Transcribed page contents
※

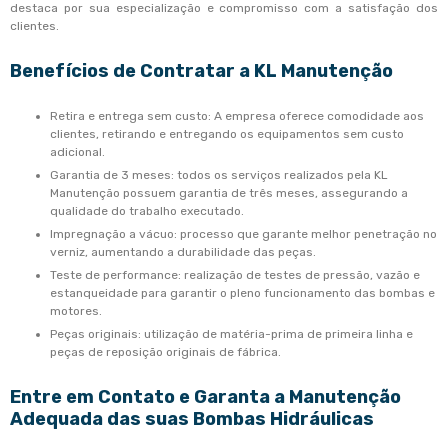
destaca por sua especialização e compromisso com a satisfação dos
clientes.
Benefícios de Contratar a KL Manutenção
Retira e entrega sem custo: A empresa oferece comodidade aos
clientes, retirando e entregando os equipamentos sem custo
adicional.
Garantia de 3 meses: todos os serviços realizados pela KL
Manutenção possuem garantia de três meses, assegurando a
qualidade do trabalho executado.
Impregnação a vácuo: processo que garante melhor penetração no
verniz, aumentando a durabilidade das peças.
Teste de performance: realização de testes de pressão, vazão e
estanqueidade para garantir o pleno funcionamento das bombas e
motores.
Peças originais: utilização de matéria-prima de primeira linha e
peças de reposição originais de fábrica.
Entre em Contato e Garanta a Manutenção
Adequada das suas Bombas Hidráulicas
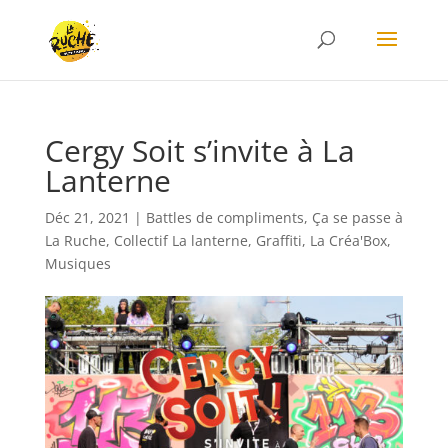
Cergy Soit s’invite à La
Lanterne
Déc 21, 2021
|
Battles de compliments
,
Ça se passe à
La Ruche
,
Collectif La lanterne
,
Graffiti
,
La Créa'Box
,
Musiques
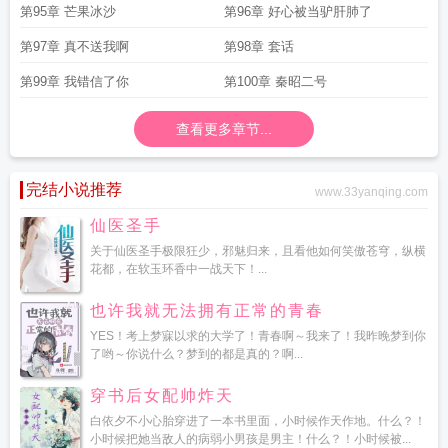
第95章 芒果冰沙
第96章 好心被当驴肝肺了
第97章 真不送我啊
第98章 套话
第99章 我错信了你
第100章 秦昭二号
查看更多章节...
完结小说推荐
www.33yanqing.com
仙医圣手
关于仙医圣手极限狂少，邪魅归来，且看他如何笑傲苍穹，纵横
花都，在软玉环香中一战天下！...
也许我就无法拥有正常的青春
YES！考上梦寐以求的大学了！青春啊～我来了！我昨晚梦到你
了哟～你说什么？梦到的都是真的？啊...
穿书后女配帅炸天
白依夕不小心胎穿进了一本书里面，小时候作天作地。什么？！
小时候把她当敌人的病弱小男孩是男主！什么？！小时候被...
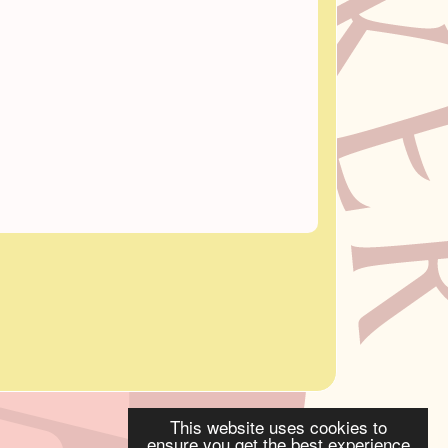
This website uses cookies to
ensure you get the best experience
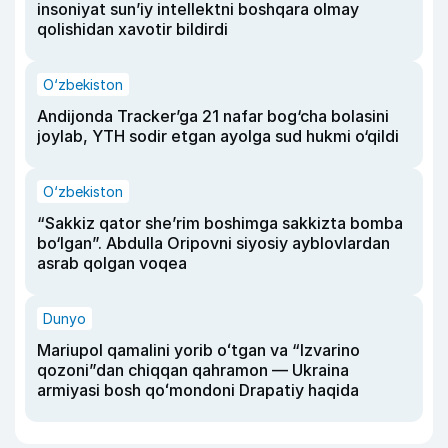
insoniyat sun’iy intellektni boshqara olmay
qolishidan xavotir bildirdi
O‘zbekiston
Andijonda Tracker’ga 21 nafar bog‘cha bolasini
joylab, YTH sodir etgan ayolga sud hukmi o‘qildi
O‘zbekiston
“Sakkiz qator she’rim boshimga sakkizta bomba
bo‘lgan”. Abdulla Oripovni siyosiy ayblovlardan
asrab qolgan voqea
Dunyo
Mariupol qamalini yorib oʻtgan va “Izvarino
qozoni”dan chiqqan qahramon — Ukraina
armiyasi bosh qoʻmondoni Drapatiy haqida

※

Task instructions:
Report the count, and only the count, of lines in the records above that contain "meses".

Result below:
2